The 79-year-old president is indeed cognitively impaired and routinely makes bungled statements (more below, in fact) that contradict his own White House policy. But we’re not sure we buy it in this case. Again, this is calculated to make voters feel like he and his party brought them through an awful pandemic.
For example, here he is boasting about vaccination: “When I got in office, when I got elected, only two million people had been vaccinated. I got 220 million — my point is it takes time. We were left in a very difficult situation. It’s been a very difficult time. Very difficult.” According to Biden, Donald Trump left the nation in a bind. According to a stubborn thing called reality, Trump aided greatly in getting vaccines ready in record time, all while Democrats sowed doubt and distrust about them. The only reason Biden can claim so many more vaccinated people on his watch is that it wasn’t available for public consumption until after he was elected. His scummy efforts to claim credit for the vaccines date back to the spring of 2021.
The vaccines have, of course, proven to be less than advertised. So much so that the CDC even recently discovered natural immunity — unfortunately only after countless unvaccinated people lost their jobs thanks to Democrat vax mandates, including hundreds more in New York City just this past week.
Where do they go for recompense now that “the pandemic is over”?
Meanwhile, the Marine Corps has quietly dropped efforts to discharge unvaccinated Marines making religious objections to the jab. Falling woefully short of recruitment goals will cause some reevaluation.
Biden wasn’t done saying dumb stuff in his “60 Minutes” interview.
“We’re growing the economy, and it’s growing in a way that it hasn’t in years and years,” he said, including a promise that “we’re gonna get control of inflation.” In fact, he declared, “I’m more optimistic than I’ve been in a long time.” Well, it is almost October before an election.
The truth? The U.S. is technically in recession after two consecutive quarters of negative GDP.
His comments regarding foreign policy certainly muddied the waters.
Scott Pelley: “Would U.S. forces defend [Taiwan against China]?”
Joe Biden: “Yes, if in fact there was an unprecedented attack.”
Pelley: “So, unlike Ukraine, to be clear, sir, U.S. forces, U.S. men and women, would defend Taiwan in the event of a Chinese invasion?”
Biden: “Yes.”
That is not U.S. stated policy, the White House immediately clarified after the interview, though it’s not the first time Biden has asserted it. Trump expertly kept his opponents on the ropes with strategic ambiguity. Somehow we don’t think that’s what Biden is doing.
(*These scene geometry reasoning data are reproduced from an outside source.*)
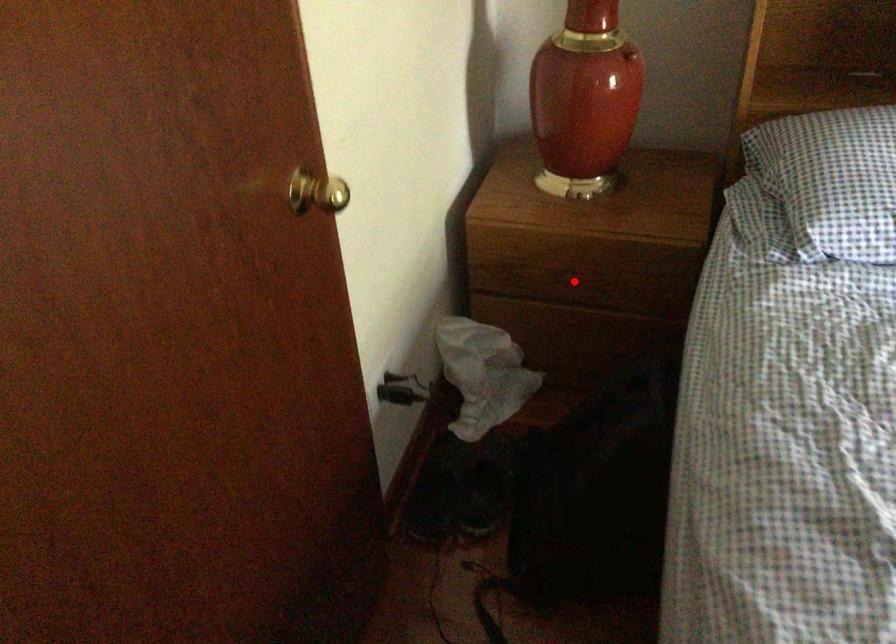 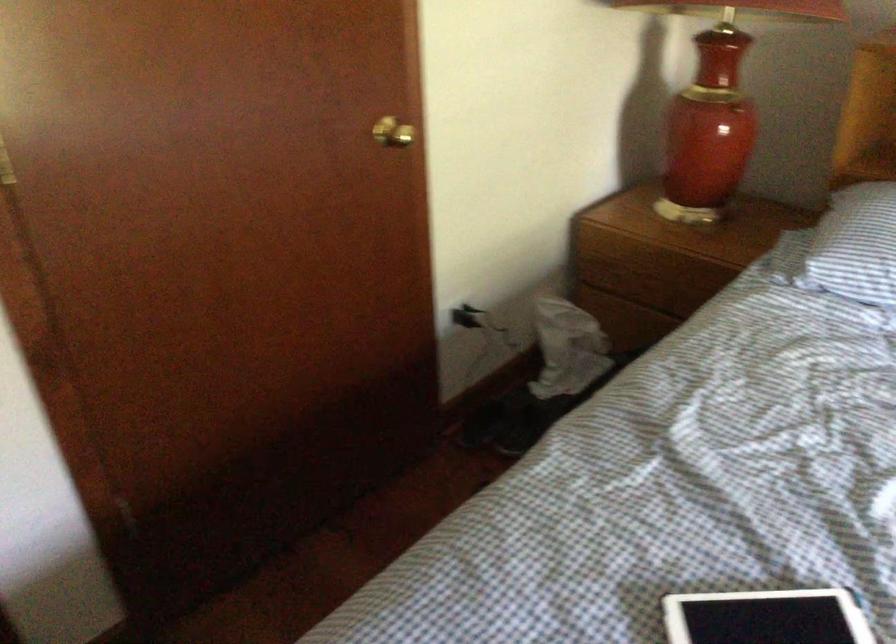 Question: I am providing you with two images of the same scene from different viewpoints. Image1 has a red point marked. In image2, the corresponding 3D location appears at what relative position? Reply with the corresponding letter.

Choices:
 (A) Closer
 (B) Farther

Answer: (B) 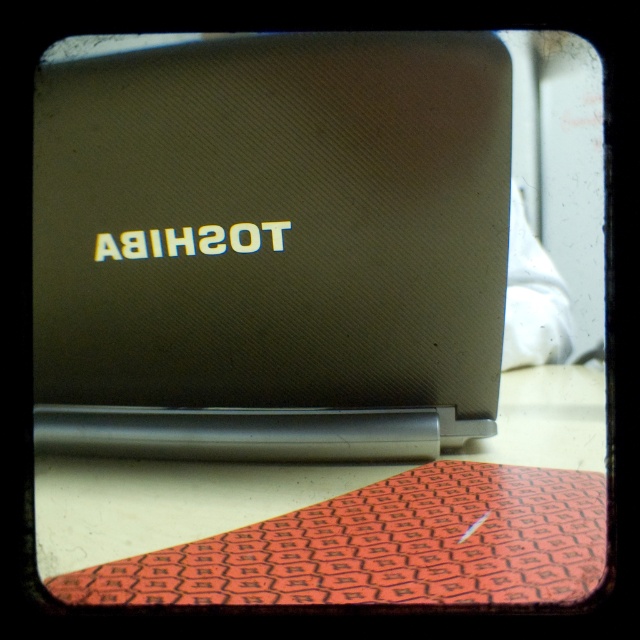 Describe the element at coordinates (272, 246) in the screenshot. I see `satin black laptop at center` at that location.

Which of these two, satin black laptop at center or orange hexagonal patterned mat at lower center, stands taller?

satin black laptop at center

Locate an element on the screen. satin black laptop at center is located at coordinates (272, 246).

Find the location of a particular element. The height and width of the screenshot is (640, 640). satin black laptop at center is located at coordinates (272, 246). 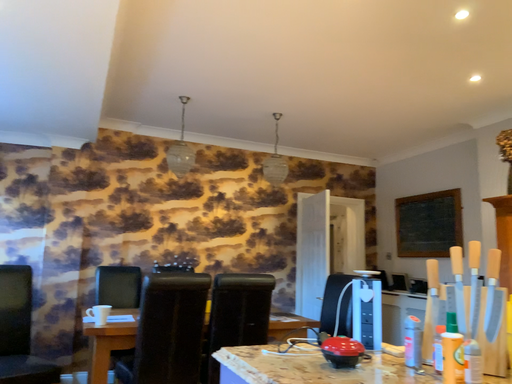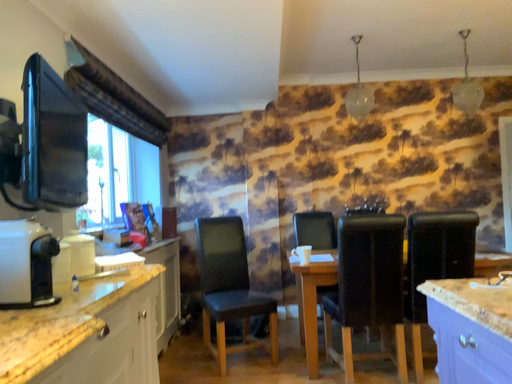 Question: How did the camera likely rotate when shooting the video?

Choices:
 (A) rotated right
 (B) rotated left

Answer: (B) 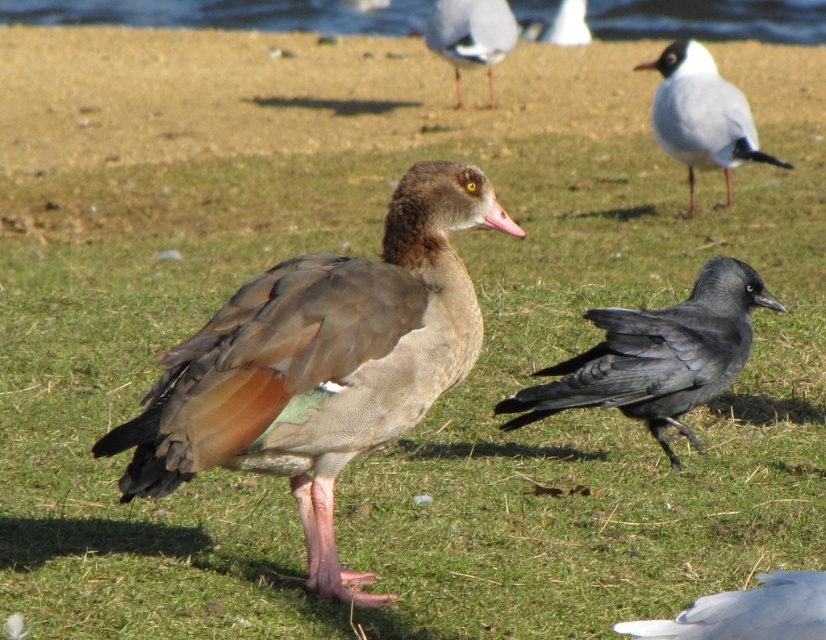 You are standing in a field and see two points in the scene. The first point is at coordinate point (681, 636) and the second is at point (509, 228). Which point is closer to you?

Point (681, 636) is closer to the viewer than point (509, 228).

You are a birdwatcher observing the scene. You notice the white feathered bird at lower right and the pink matte beak at center. Which of these two birds is taller?

The white feathered bird at lower right is much taller than the pink matte beak at center. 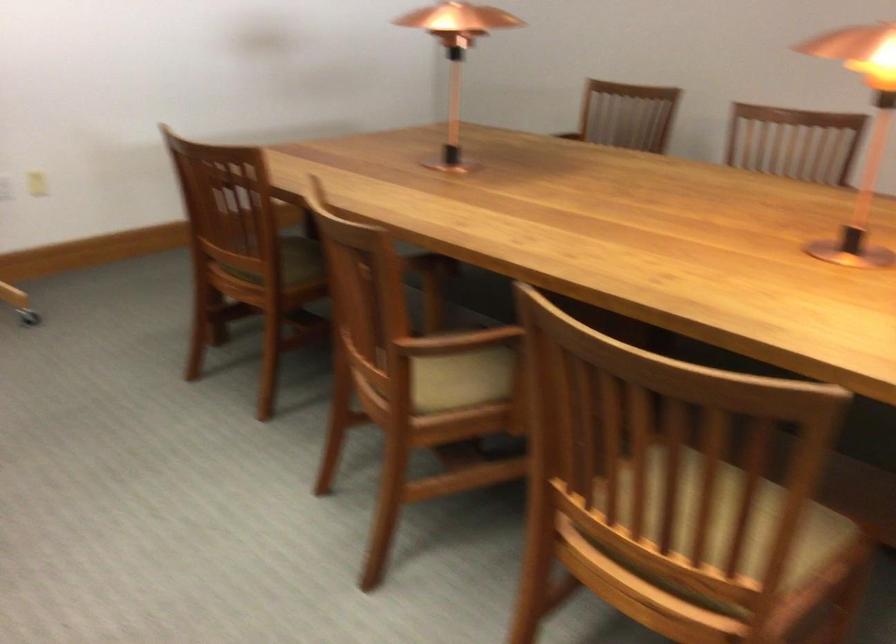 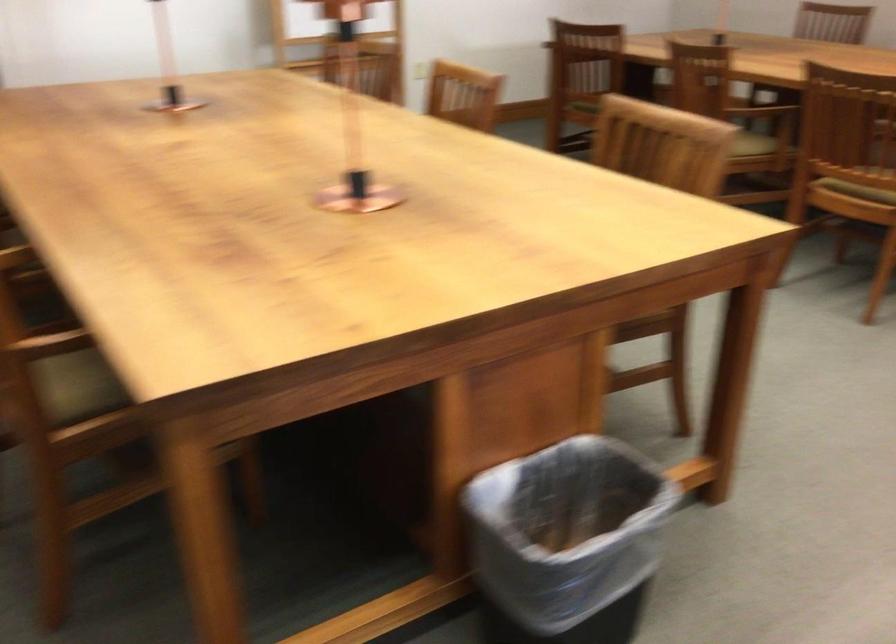 Find the pixel in the second image that matches point (235, 301) in the first image.

(583, 106) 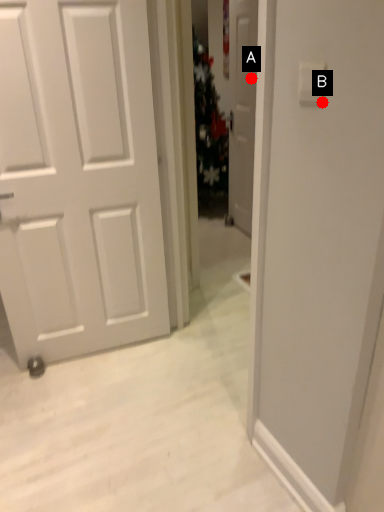 Question: Two points are circled on the image, labeled by A and B beside each circle. Which point is closer to the camera?

Choices:
 (A) A is closer
 (B) B is closer

Answer: (B) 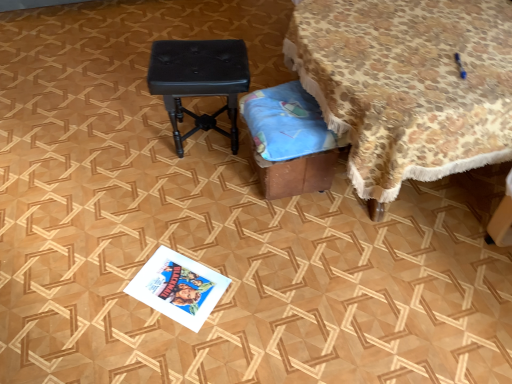 Identify the location of free space that is in between floral fabric-covered table at upper right and white glossy magazine at lower center. This screenshot has width=512, height=384. (267, 244). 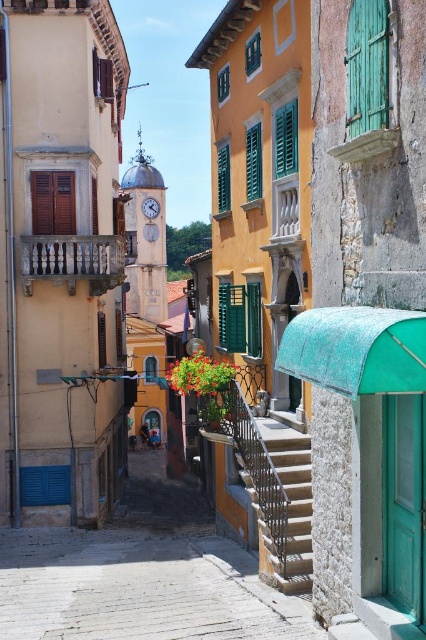 Looking at this image, you are standing at the entrance of the beige building with a balcony on the left side of the street. You want to reach the smooth stone steps at center. Which direction should you walk to get there?

You should walk towards the center of the street to reach the smooth stone steps at center, as they are located at the central point of the image. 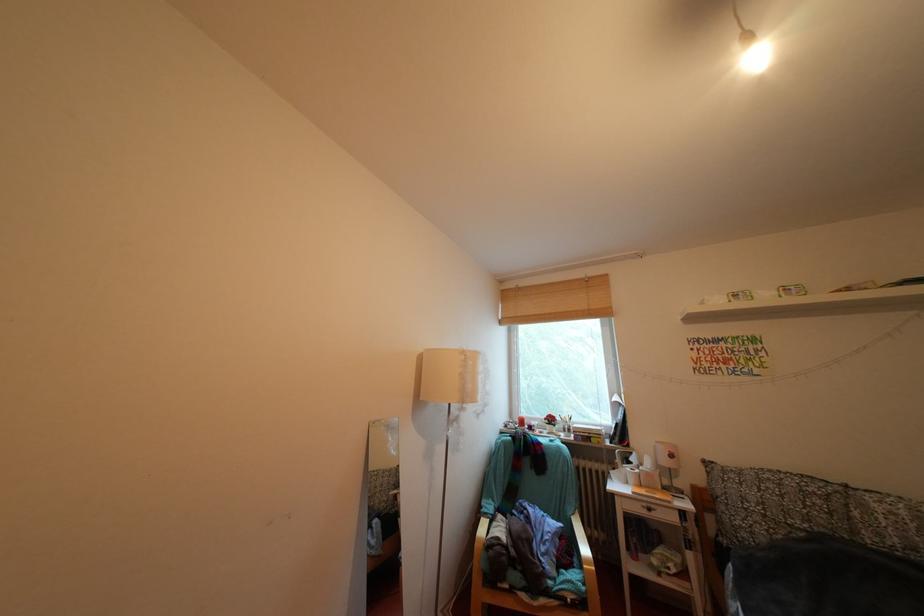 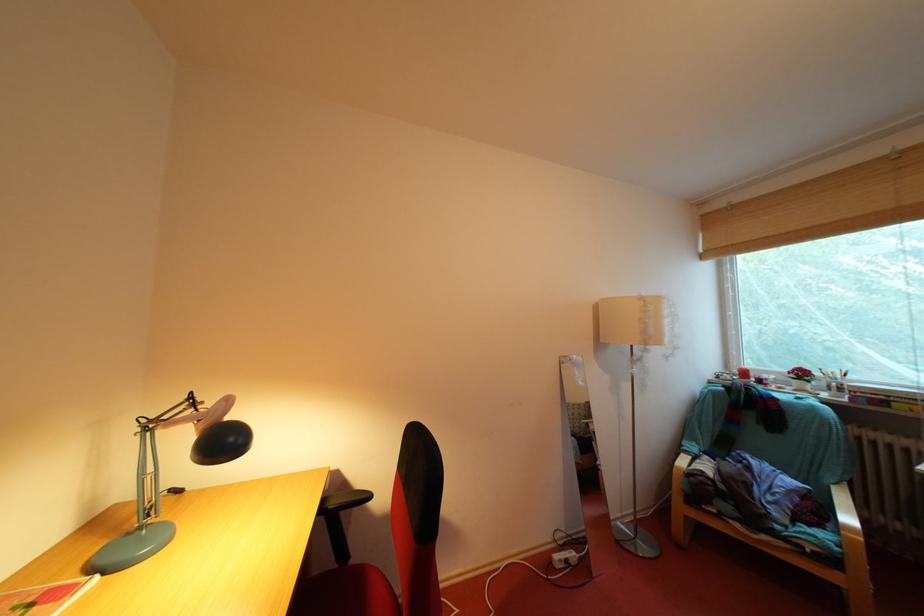 Where in the second image is the point corresponding to pixel 527 426 from the first image?

(746, 377) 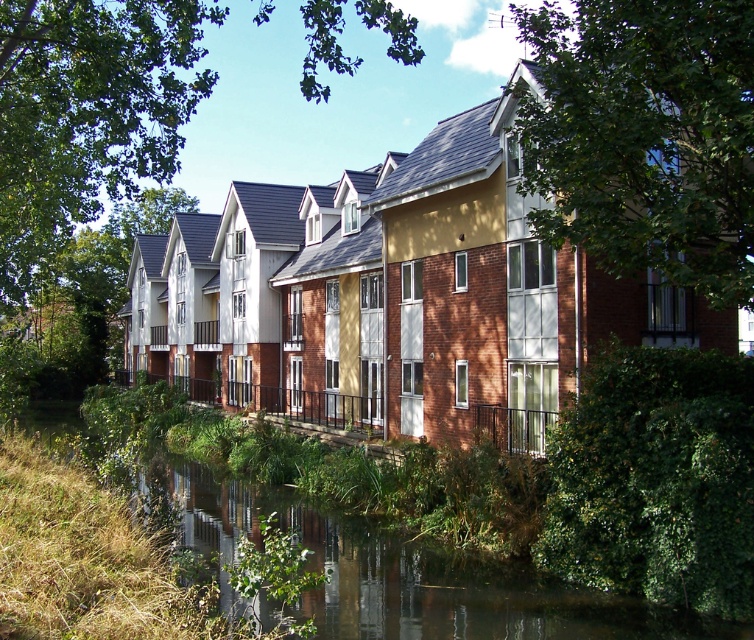 Describe the element at coordinates (644, 136) in the screenshot. I see `green leafy tree at upper center` at that location.

What do you see at coordinates (644, 136) in the screenshot? The width and height of the screenshot is (754, 640). I see `green leafy tree at upper center` at bounding box center [644, 136].

Where is `green leafy tree at upper center`? This screenshot has height=640, width=754. green leafy tree at upper center is located at coordinates (x=644, y=136).

Consider the image. Can you confirm if green leafy tree at upper left is positioned to the left of green grassy bank at lower left?

Correct, you'll find green leafy tree at upper left to the left of green grassy bank at lower left.

Who is higher up, green leafy tree at upper left or green grassy bank at lower left?

green leafy tree at upper left

Is point (143, 12) positioned in front of point (599, 605)?

No, (143, 12) is behind (599, 605).

The height and width of the screenshot is (640, 754). Find the location of `green leafy tree at upper left`. green leafy tree at upper left is located at coordinates (87, 109).

Does green leafy tree at upper center come in front of green grassy bank at lower left?

No.

Between point (558, 230) and point (198, 481), which one is positioned behind?

Point (198, 481)

What do you see at coordinates (644, 136) in the screenshot?
I see `green leafy tree at upper center` at bounding box center [644, 136].

You are a GUI agent. You are given a task and a screenshot of the screen. Output one action in this format:
    pyautogui.click(x=<x>, y=<y>)
    Task: Click on the green leafy tree at upper center
    
    Given the screenshot: What is the action you would take?
    pyautogui.click(x=644, y=136)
Finally, inquiring minds including Pelley want to know if Biden will run for reelection in 2024. “My intention, as I said to begin with, is that I would run again,” Biden answered. “But it’s just an intention. But is it a firm decision that I run again? That remains to be seen.”
He’s a definite maybe, he says. The rest of the nation knows there’s no way on God’s green earth that this man has the capacity to run again. The biggest problem for Democrats is that Kamala Harris is not an obvious successor, but it sure isn’t going to look good shoving a black woman to the side so a white guy like Gavin Newsom can take her place. Identity politics is a cruel mistress.
But hey, the pandemic is over. Right? Right?